Reports have surfaced that the University of Maryland’s central student and staff registration servers have been hacked, and that the personal details and information of just shy of 310,000 employees and pupils at the school were lost in the attack.
“The University of Maryland was the victim of a sophisticated computer security attack that exposed records containing personal information,” said Brian Voss, vice-president of the university’s IT department, in a statement today. “Since that time, we have been working around the clock to ensure the breach has been contained and that other data systems are protected.”
Both the talents of the security firm MITRE and the Secret Service are being employed to investigate the problem, and each have been working around the clock since Friday morning to mend the issue as soon and silently as possible.
And you might be asking yourself; why get the Secret Service involved?
Well, it turns out what makes this attack particularly interesting (beyond the sheer number of identities stolen), is that the University of Maryland plays a special role in the heart of the NSA, whose main headquarters is a short 20-mile jaunt up the road from their campus.

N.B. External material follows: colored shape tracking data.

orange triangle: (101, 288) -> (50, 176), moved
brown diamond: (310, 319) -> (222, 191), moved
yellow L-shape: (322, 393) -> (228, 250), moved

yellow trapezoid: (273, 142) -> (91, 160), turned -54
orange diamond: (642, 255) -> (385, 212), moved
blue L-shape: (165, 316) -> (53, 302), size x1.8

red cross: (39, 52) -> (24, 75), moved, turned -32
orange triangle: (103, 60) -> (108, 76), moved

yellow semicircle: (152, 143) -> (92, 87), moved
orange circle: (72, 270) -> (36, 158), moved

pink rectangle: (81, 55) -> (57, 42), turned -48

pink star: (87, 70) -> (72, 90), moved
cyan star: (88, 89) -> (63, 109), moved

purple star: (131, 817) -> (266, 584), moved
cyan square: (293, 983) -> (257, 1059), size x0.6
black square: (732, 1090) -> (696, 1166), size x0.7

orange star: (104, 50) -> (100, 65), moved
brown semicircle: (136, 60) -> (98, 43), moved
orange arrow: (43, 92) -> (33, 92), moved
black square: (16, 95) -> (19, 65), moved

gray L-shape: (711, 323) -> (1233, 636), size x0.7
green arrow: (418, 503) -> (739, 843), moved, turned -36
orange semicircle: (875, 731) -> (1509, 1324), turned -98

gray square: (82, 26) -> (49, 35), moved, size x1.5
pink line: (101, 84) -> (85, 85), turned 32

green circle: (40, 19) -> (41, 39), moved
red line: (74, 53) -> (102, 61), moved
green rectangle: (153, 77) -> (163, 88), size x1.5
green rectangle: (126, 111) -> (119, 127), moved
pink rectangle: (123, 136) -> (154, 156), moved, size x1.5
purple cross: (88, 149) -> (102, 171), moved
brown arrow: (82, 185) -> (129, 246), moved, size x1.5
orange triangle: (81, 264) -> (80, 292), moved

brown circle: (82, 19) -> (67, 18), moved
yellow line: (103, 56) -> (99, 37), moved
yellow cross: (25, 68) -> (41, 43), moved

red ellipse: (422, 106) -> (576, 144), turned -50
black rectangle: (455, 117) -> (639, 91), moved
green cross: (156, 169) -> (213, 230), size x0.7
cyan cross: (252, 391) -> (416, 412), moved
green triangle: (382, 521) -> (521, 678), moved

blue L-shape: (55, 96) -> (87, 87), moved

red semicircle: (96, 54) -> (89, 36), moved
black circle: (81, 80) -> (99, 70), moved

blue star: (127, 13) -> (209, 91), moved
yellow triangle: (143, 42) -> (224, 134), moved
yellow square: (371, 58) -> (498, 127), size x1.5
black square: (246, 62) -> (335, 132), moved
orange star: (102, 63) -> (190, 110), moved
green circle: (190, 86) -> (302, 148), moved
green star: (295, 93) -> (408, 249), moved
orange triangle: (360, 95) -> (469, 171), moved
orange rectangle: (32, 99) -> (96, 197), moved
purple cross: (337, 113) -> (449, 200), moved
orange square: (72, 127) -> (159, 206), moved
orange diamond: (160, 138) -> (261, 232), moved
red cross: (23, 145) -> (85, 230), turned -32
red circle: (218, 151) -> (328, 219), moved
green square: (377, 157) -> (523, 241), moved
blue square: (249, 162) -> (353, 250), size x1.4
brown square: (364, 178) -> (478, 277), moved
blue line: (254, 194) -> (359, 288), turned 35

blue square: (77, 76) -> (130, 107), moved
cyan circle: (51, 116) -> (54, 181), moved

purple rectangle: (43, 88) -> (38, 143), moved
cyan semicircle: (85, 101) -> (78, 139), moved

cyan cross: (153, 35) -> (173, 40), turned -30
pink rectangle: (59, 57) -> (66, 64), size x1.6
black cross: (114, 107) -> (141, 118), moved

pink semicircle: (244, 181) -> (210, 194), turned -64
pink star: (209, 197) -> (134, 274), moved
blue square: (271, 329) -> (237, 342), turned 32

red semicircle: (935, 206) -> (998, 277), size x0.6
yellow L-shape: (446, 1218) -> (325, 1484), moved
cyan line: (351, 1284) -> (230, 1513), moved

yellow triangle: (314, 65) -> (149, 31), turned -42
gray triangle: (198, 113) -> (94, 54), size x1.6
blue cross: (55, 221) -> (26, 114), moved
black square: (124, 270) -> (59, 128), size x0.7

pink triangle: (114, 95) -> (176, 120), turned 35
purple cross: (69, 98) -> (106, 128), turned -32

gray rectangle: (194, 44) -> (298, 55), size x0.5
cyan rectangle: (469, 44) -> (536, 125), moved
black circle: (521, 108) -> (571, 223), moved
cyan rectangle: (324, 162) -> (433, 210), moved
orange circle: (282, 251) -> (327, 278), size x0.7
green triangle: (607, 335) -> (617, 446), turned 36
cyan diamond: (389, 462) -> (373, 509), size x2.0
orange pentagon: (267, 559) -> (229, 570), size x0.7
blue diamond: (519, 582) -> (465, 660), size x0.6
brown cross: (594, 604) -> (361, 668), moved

The National Security Agency even maintains a secure facility on the same hallowed grounds that the students use to study, known only to outsiders as the Center for Advanced Study of Language, or CASL.
It’s at this facility that Edward Snowden supposedly got his very first job with the NSA, working as a security guard for the front gate and checking the IDs of visitors as they attempted to gain access to the building.
So far no one has found reason to suspect those behind the attack specifically set out to target the NSA, and from the information gathered it looks as though the attack was just a standard attempt at grabbing SSNs to use for purposes of financial crime and identity theft.
The University has promised everyone involved in the heist that they will be providing a free, complimentary year of credit monitoring service, and have also agreed to match any funds lost from their accounts as a result of the mishap.